Earlier this week the Australian Greens announced a $250 million annual Active Transport Fund for bikes and walking infrastructure, to cut pollution, reduce traffic congestion and encourage physical activity.
“The bike is the world’s most energy efficient vehicle, but its role in a clean transport future is largely being ignored,” said Senator Janet Rice, the Australian Greens transport spokesperson.
“The Greens vision for infrastructure includes a $250 million annual commitment to active transport, which will make it easier and safer for people to jump on their bike or make their journey by foot. This will ease congestion, reduce the pollution that is causing global warming and create a healthier community.
“Last year, 32 people died while riding their bikes on Australian roads. Over the past five years, cyclist deaths are the only category of roads users whose death toll is trending upwards. The best way to prevent these tragedies is to invest in safer facilities for people to ride.”
The Greens have outlined how the plan will ease congestion, saving the taxpayer at the same time.
“We all want to be able to travel without the congestion choking our roads. Half of the car trips in our capital cities are less than five kilometres, which is easily doable on a bike.

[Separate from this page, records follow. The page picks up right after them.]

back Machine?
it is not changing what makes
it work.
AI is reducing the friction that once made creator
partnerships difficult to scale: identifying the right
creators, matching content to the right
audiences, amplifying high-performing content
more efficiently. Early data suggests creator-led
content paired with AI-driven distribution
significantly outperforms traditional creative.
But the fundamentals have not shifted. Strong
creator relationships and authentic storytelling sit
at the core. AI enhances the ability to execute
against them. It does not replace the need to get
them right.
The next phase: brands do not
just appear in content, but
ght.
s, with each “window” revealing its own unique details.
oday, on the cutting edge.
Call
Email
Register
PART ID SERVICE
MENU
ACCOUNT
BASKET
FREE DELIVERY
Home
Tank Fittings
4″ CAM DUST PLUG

All we need is the right infrastructure to make these journeys quick, safe and easy,” said Senator Rice, who is rides her bike daily as a commuter cyclist.

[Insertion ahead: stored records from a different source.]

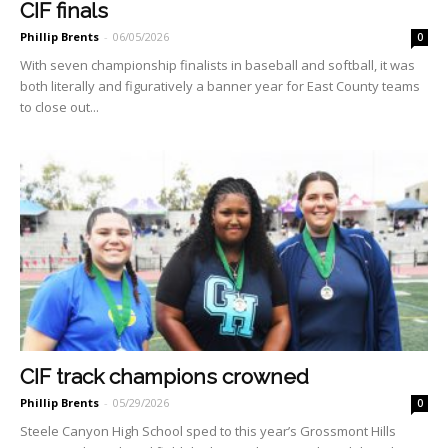
CIF finals
Phillip Brents
-
06/05/2026
0
With seven championship fi­nalists in baseball and softball, it was
both literally and figu­ratively a banner year for East County teams
to close out...
CIF track champions crowned
Phillip Brents
-
05/29/2026
0
Steele Canyon High School sped to this year’s Grossmont Hills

“An investment of $1 million builds around a kilometre of bike path – and a pretty fancy bike path at that. In comparison, the failed East West Link toll road in Melbourne was going to cost around $1 billion for every kilometre of road.
“The Greens plan will ease the strain on our health system by promoting good health practices and tackling Australia’s weight problem. Almost two-thirds of Australian adults and a quarter of children are overweight or obese. Getting on our bike or walking for half an hour just three times a week makes us healthier, both physically and mentally.
“We cannot leave bike and walking infrastructure to state and local governments alone. This leads to many areas simply missing out because of lack of funds, inefficiencies, and projects ending at council borders.